___ PROVIDED RECORDS
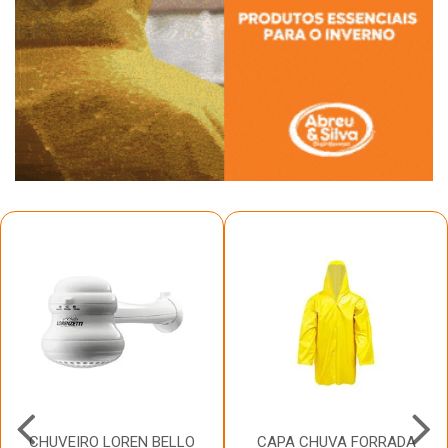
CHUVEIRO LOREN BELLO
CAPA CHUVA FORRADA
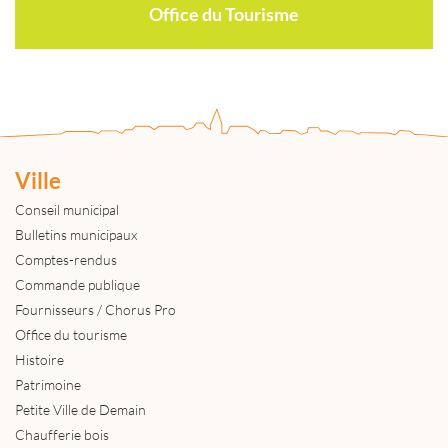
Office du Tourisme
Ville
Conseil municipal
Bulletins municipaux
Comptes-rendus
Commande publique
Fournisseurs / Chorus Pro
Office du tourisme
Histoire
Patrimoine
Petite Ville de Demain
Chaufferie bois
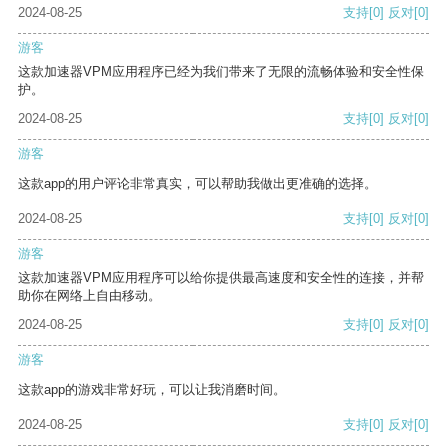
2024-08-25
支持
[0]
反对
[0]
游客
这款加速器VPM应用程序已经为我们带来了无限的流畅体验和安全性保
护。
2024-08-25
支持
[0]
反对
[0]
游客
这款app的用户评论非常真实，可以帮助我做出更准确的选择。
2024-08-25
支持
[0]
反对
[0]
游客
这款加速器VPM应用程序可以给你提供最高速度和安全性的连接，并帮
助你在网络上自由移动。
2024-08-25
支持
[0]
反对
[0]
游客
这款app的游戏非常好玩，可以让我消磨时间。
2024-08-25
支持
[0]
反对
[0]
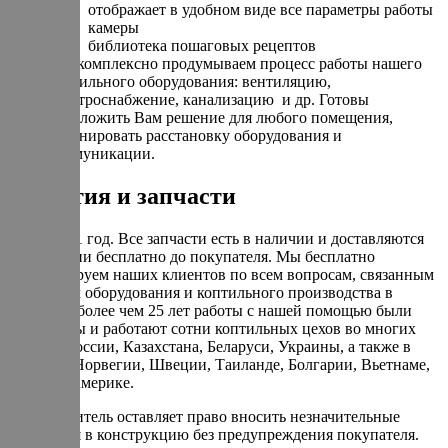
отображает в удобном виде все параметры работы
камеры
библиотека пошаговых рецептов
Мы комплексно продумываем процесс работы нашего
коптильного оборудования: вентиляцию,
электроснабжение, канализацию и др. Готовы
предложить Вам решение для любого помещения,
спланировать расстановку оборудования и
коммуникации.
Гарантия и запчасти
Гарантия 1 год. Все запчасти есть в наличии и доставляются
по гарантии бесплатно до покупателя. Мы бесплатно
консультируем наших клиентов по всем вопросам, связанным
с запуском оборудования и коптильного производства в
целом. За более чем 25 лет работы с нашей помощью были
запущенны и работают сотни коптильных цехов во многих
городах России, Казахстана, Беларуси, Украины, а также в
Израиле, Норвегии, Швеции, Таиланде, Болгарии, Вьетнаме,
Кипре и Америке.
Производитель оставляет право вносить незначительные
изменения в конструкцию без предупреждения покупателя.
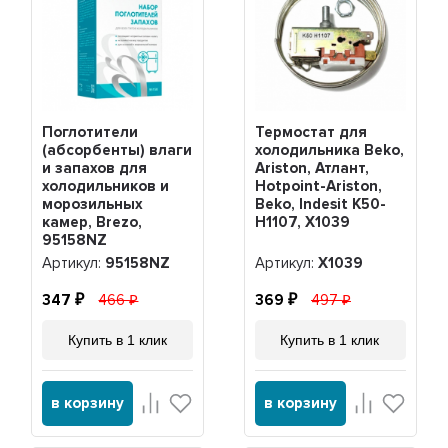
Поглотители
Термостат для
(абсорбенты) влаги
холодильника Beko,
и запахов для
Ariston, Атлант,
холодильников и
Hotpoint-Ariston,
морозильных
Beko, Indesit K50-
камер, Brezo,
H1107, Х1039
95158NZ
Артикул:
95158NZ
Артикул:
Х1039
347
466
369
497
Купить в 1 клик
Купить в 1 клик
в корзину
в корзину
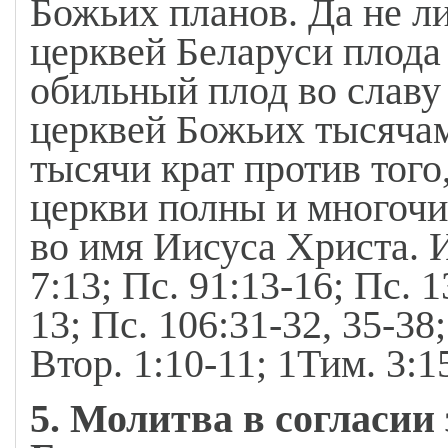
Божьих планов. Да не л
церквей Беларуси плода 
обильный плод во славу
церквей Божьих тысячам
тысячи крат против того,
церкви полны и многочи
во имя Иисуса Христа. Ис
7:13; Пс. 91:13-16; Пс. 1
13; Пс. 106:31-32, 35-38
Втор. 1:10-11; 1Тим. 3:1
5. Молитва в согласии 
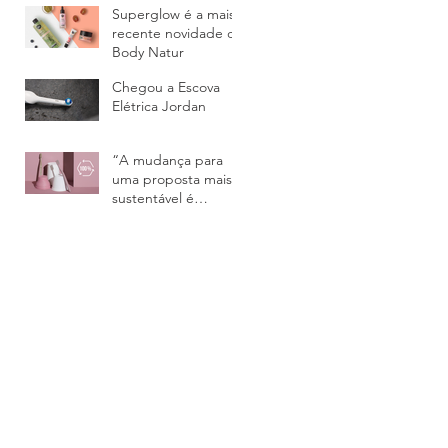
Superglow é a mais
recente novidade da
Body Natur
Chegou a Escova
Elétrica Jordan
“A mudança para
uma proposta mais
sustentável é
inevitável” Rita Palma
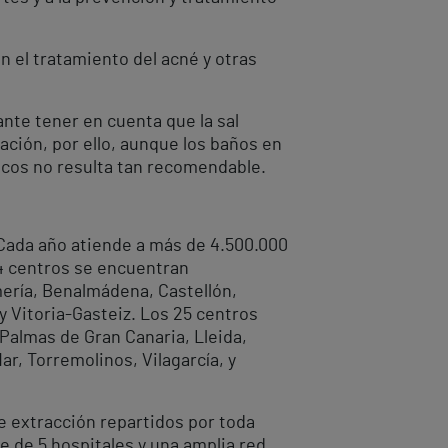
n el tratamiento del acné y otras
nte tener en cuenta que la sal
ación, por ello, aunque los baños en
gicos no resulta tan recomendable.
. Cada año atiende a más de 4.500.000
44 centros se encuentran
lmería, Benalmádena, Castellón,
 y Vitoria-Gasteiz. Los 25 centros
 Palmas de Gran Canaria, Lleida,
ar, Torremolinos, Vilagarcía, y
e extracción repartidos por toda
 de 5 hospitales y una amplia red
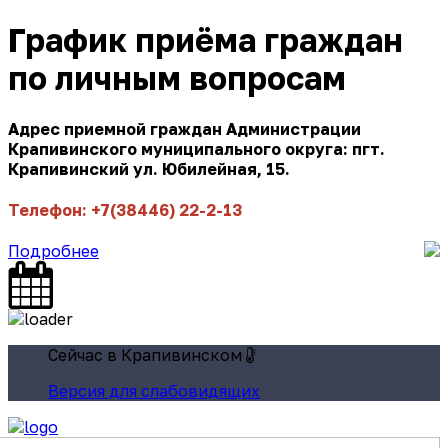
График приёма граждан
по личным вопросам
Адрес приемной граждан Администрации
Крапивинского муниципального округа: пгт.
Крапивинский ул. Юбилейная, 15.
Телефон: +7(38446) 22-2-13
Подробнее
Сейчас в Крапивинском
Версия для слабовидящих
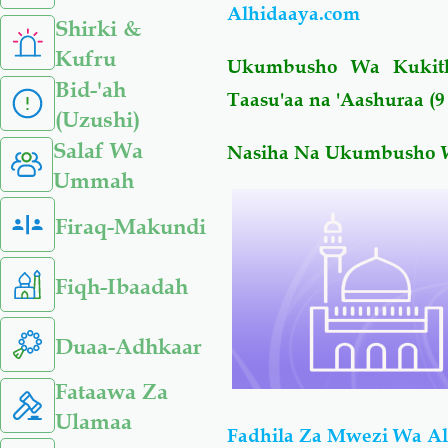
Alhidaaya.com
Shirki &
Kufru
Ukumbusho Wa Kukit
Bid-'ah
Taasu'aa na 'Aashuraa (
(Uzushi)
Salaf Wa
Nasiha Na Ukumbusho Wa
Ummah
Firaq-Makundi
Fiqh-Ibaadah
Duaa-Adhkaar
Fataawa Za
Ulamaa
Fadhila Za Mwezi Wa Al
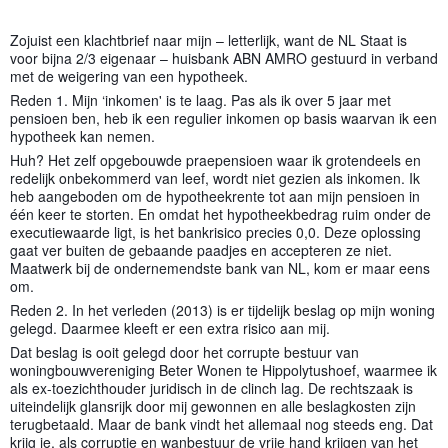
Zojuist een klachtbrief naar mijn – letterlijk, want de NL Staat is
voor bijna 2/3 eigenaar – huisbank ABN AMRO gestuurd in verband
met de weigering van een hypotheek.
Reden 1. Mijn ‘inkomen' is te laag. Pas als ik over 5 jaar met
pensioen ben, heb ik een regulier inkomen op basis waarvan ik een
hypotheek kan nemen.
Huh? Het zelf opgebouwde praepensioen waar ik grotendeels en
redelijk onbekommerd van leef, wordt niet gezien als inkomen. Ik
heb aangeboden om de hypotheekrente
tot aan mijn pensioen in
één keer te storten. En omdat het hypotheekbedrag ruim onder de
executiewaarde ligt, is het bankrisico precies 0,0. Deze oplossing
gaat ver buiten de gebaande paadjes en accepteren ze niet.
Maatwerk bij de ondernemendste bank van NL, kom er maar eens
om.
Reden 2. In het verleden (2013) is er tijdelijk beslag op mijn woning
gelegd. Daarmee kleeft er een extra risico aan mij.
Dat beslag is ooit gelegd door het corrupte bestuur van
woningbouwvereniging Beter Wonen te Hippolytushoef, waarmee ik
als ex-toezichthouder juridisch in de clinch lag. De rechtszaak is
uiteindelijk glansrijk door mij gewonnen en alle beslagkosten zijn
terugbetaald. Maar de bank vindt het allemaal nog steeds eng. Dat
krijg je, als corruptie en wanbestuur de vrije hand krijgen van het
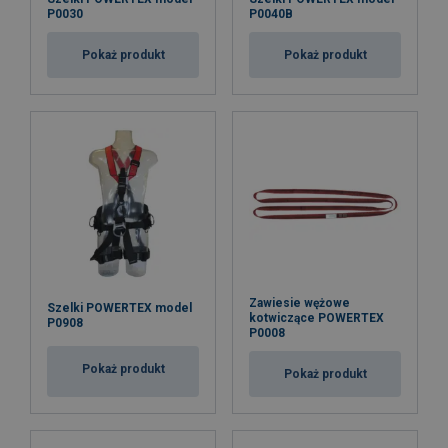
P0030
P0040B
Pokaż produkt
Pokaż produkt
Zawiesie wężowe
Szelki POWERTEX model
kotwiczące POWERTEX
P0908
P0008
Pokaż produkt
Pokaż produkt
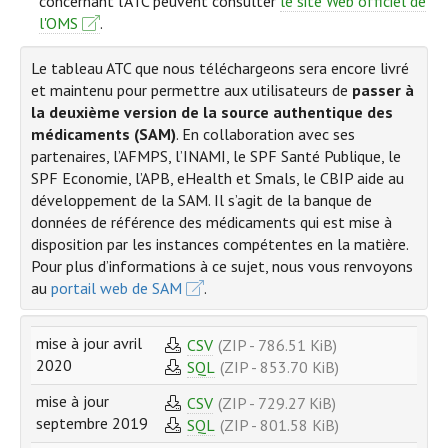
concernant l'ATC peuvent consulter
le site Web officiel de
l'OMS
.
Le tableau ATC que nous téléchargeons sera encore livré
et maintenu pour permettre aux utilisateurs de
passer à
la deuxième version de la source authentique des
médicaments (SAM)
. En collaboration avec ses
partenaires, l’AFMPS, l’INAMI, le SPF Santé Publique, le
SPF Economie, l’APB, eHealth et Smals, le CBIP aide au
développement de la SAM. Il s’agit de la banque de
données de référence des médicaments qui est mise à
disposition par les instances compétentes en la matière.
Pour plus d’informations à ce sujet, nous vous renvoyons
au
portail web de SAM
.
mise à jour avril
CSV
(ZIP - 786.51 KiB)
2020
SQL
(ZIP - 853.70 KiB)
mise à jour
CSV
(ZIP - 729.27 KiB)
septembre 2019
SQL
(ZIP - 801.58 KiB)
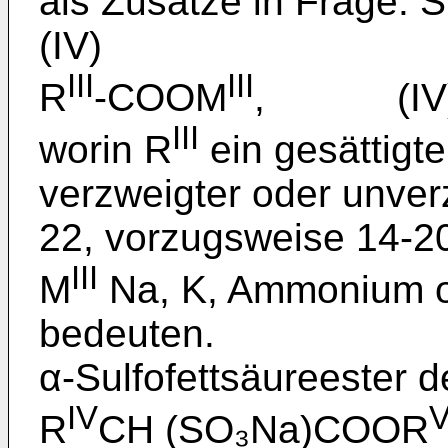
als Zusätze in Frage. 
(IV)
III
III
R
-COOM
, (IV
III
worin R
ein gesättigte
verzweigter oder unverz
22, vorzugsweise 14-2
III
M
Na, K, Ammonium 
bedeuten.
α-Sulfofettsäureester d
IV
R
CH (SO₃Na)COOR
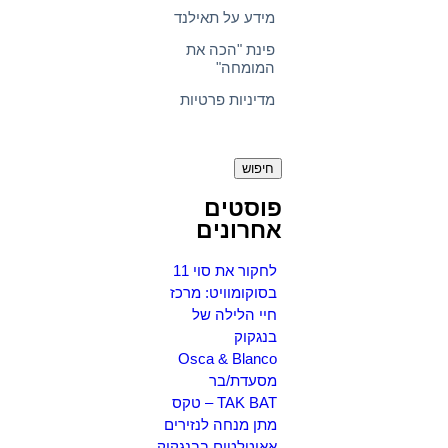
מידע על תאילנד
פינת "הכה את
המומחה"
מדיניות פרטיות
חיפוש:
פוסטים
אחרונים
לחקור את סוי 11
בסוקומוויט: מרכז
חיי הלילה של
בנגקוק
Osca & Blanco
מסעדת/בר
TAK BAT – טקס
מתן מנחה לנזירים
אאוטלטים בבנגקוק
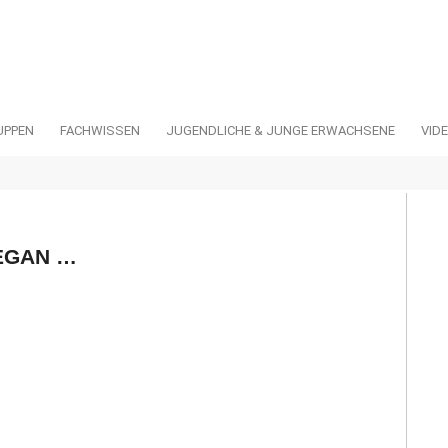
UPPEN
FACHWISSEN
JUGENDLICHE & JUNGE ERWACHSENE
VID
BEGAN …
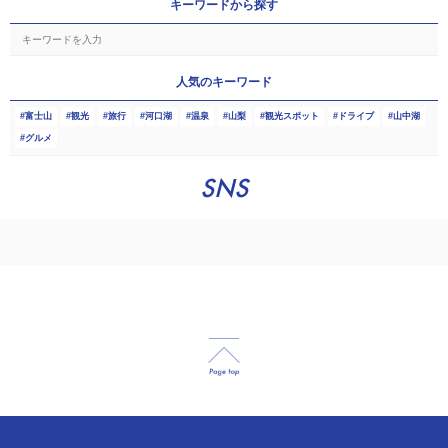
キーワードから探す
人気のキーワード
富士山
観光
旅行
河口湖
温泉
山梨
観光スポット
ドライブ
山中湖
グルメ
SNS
______
#### [TASK TO CARRY OUT]
Find the word "оборудования" in the entries above. Copy every line that has it.

#### [SOLVED PROBLEM]
коптильного оборудования: вентиляцию,
спланировать расстановку оборудования и
с запуском оборудования и коптильного производства в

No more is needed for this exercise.